== Task item ==
Exactly retype the opening line of the entries and every line after it, ending with the line that contains "BLOG MODA PREMAMÁ". Skip all pictures.

(Information provided begins)

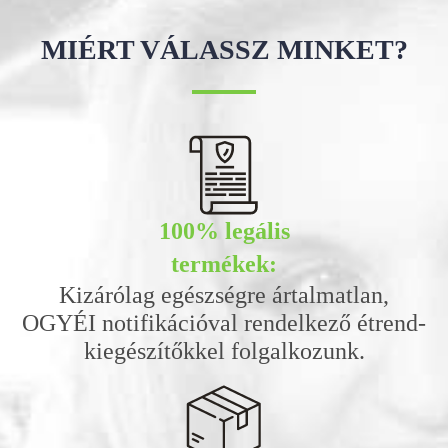
MIÉRT VÁLASSZ MINKET?
100% legális
termékek:
Kizárólag egészségre ártalmatlan,
OGYÉI notifikációval rendelkező étrend-
kiegészítőkkel folgalkozunk.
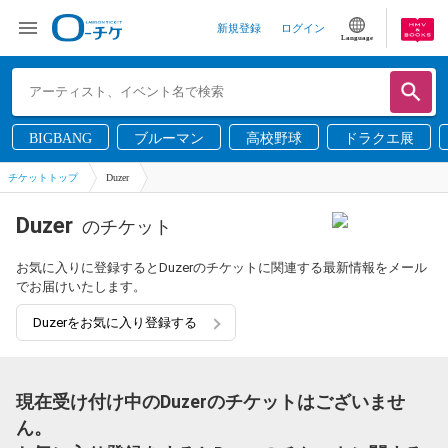
新規登録
ログイン
Language
BIGBANG
ブルーマン
高校野球
ドラクエ展
チケットトップ
Duzer
Duzer
のチケット
お気に入りに登録するとDuzerのチケットに関連する最新情報をメール
でお届けいたします。
Duzerをお気に入り登録する
現在受け付け中のDuzerのチケットはございませ
ん。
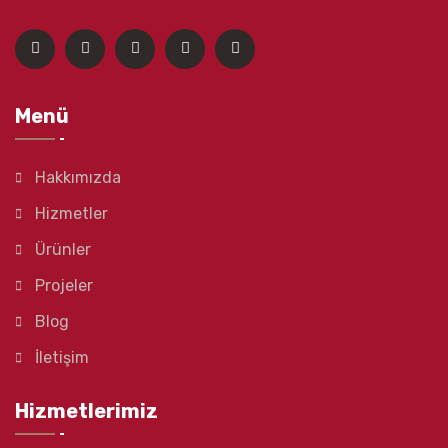
Menü
Hakkımızda
Hizmetler
Ürünler
Projeler
Blog
İletişim
Hizmetlerimiz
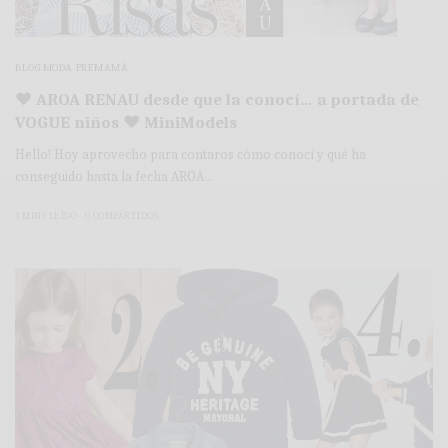
BLOG MODA PREMAMÁ
♥ AROA RENAU desde que la conocí… a portada de
VOGUE niños ♥ MiniModels
Hello! Hoy aprovecho para contaros cómo conocí y qué ha
conseguido hasta la fecha AROA…
3 MINS LEÍDO
0 COMPARTIDOS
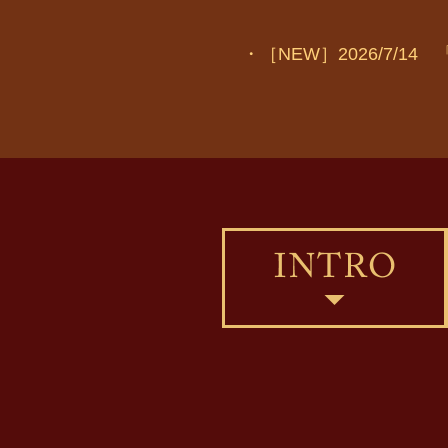
・［NEW］2026/7/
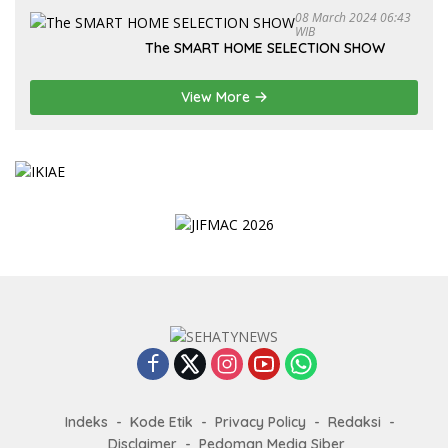
08 March 2024 06:43
WIB
The SMART HOME SELECTION SHOW
View More
Indeks
Kode Etik
Privacy Policy
Redaksi
Disclaimer
Pedoman Media Siber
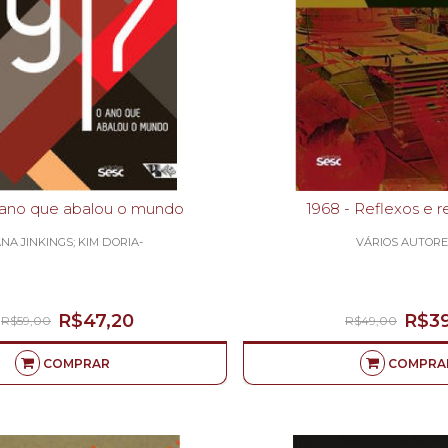
17 - O ano que abalou o mundo
1968 - Reflexos 
ANA JINKINGS; KIM DORIA-
VÁRIOS AUTORE
R$47,20
R$39
R$59,00
R$49,00
COMPRAR
COMPRA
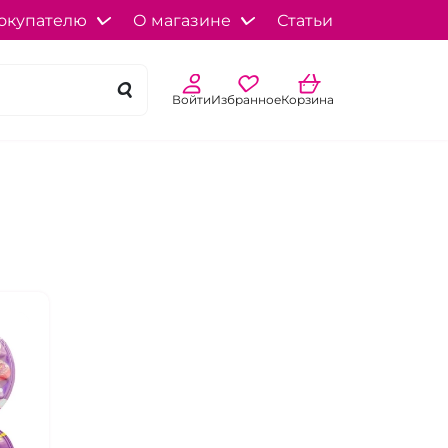
окупателю
О магазине
Статьи
Войти
Избранное
Корзина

(Information provided ends)

== Exercise solution ==
MIÉRT VÁLASSZ MINKET?
100% legális
termékek:
Kizárólag egészségre ártalmatlan,
OGYÉI notifikációval rendelkező étrend-
kiegészítőkkel folgalkozunk.
新規登録
ログイン
Language
BIGBANG
ブルーマン
高校野球
ドラクエ展
チケットトップ
Duzer
Duzer
のチケット
お気に入りに登録するとDuzerのチケットに関連する最新情報をメール
でお届けいたします。
Duzerをお気に入り登録する
現在受け付け中のDuzerのチケットはございませ
ん。
Menü
Hakkımızda
Hizmetler
Ürünler
Projeler
Blog
İletişim
Hizmetlerimiz
BLOG MODA PREMAMÁ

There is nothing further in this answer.